From the petition site, a little more about the museum (by June Acorn):
Built in 1965, the Alberta Provincial Museum Building on 102 Avenue and 129th Street in Edmonton stands as a true gem of modernist yet historic Alberta architecture. This beautiful structure is adorned by fossil-rich Tyndall Limestone from the Red River Formation, extensive marble interiors and exquisite brass fittings. The South face of the build has reproductions of the First Nations hieroglyphs of Writing-On-Stone Provincial park carved into the walls. The building is a cherished place for generations of Albertans and the site of many wonderful memories of learning and discovery. The grounds of the building are already a beautiful green space and the new building stands in elegant relation to the also historic Government House.
It took me awhile to write that last post about my injury, and throughout the writing and beyond, I’ve been walking. A lot. Yesterday (Sunday) was my longest walk since Scottsdale. Two and a half hours, 16, 887 steps. I would say that six weeks after my slip on the ice, I am fully recovered. I suppose if I were to trip again, always a possibility, I could re-injure my hamstring, but so far so good.
It’s proper Spring, and yesterday was warm (23C) so Tom and I left early, around 10 am. The route I chose was down into the river valley, across the LRT bridge, and then a loop from the Kinsmen to the Walterdale Bridge, Rossdale, and then back again. Once we crossed River Road on the way back, however, we walked up the trail below Victoria Park Road.
Most of my walks have either involved walking to work (semi-weekly, for an hour or two, up Emily Murphy Hill and back home over the High Level Bridge), or various routes to ‘pick up’ Tom on his way over to my place. Since he spends most evenings with me, I often walk over to his place and then we walk back to mine. (He hardly drives anymore, preferring to walk). Lately, I’ve been walking to his place via MacKinnon Ravine and the steep hill up to Glenora. One thing I haven’t done yet is walk on an unpaved trail. The fear of tripping over a tree root is still there, but dissipating.
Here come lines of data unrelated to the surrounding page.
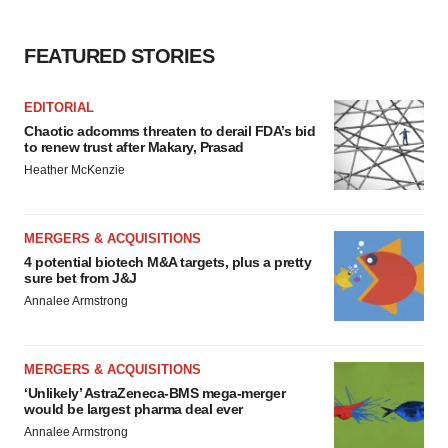
FEATURED STORIES
EDITORIAL
Chaotic adcomms threaten to derail FDA’s bid
to renew trust after Makary, Prasad
Heather McKenzie
MERGERS & ACQUISITIONS
4 potential biotech M&A targets, plus a pretty
sure bet from J&J
Annalee Armstrong
MERGERS & ACQUISITIONS
‘Unlikely’ AstraZeneca-BMS mega-merger
would be largest pharma deal ever
Annalee Armstrong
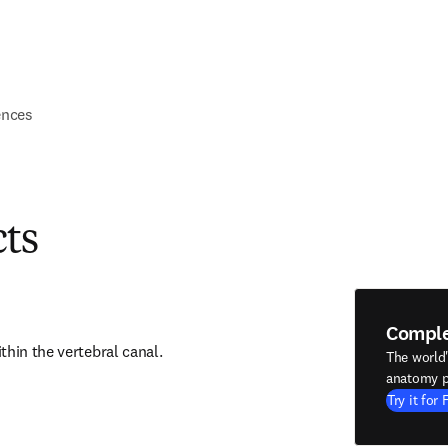
ences
cts
Compl
thin the vertebral canal.
The world
anatomy p
Try it for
Walking is not what it used to be. People are still friendly but the social distancing can be awkward, and still feels super rude. However, it’s what we gotta do…
Because I haven’t written in the blog since early May, here are a bunch of photos from my walks, in somewhat chronological order.
April 27: “A sunny lunchtime walk in the river valley today, my longest walk yet (since the injury). Walked down Victoria Park Road, under the Groat Bridge, up through MacKinnon Ravine, up the steep hill to the bridge, and then back home through Glenora/Oliver. The ice has mostly melted from the river, but the shore still has bergs. Highlight – spotted my first snake in years, a little garter snake, sunning himself on a log. He slithered away before I could take a photo. I also ran into a friend, Teresa, and caught up on our remote working lives. Her sister also had a hamstring injury, requiring surgery. I am SO lucky I have almost fully recovered, without any medical intervention. About 18C.”